Friday, 25th November 2016

Although increasing numbers of people in East Africa are interested in wild birds - and some put out food to attract them...
The use of specific “bird tables” or “feeding stations” for this purpose is relatively uncommon.

When birds are fed on a regular basis, ingenuity is often needed as manufactured bird tables are not generally available, especially in Tanzania, where there is a far smaller European and Asian population than in neighbouring Kenya.

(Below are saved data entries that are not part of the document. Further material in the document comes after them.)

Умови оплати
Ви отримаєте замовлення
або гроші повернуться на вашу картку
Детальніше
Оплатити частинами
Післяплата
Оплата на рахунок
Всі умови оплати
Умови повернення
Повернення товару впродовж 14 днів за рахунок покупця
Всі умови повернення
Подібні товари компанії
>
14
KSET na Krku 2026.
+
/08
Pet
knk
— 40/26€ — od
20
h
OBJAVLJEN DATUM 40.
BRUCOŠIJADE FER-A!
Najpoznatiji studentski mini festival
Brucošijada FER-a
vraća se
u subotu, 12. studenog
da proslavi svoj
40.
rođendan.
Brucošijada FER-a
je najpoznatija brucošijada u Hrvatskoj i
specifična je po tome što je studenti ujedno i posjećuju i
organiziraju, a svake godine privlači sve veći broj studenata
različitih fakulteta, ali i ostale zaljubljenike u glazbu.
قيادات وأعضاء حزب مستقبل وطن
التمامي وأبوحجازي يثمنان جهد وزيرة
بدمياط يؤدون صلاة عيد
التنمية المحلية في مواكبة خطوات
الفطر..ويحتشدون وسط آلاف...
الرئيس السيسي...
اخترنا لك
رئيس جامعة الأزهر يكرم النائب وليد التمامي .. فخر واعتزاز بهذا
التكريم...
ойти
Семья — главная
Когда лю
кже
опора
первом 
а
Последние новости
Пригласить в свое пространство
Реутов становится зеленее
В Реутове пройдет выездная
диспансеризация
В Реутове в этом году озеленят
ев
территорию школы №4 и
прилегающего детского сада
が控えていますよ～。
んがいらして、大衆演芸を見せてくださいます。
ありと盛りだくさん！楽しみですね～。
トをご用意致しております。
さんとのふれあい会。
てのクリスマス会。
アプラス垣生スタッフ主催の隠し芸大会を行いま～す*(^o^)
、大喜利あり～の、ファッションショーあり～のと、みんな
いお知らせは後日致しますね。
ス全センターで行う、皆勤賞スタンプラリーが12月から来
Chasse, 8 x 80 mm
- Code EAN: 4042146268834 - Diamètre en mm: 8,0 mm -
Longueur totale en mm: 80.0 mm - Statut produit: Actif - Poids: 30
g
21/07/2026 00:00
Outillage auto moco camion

As in Britain, attracting and feeding birds in Tanzania brings with it problems, especially pests (ranging from rodents and mongooses to snakes) and the constant challenge of keeping the area clean and hygienic – although the hot tropical sun helps to destroy some bacteria and viruses. A novel approach to bird feeding was observed in Tanzania by Haith’s Veterinary Advisor Professor John E Cooper FRCVS and his daughter Vanessa on their visit to the country in early October. They stayed in Usa River near Arusha at the home of Mrs Jules Knocker who, with her husband, runs The Map’s Edge Ltd, a well-known specialist Tour Operating Company with the delightful strapline of Dream ¬ Escape ¬ Explore (see: www.maps-edge.com). The Knockers’ house overlooks the majestic Mount Meru and their garden is frequently visited by warthogs, antelope and elephants that come in from neighbouring Arusha National Park.
 
Displaying Food

The Knockers use a locally made structure (see Figure 1) and this, very conveniently, serves two purposes - to feed birds by day and to provide extra rations for bushbabies at night.
 
The knockers

The system works well and the food provided suits all-comers as it consists largely of local fruit, supplemented by live mealworms which are bred on the premises, again in a container made from local materials and with a trap to help exclude invertebrate pests and predators (see Figure 2).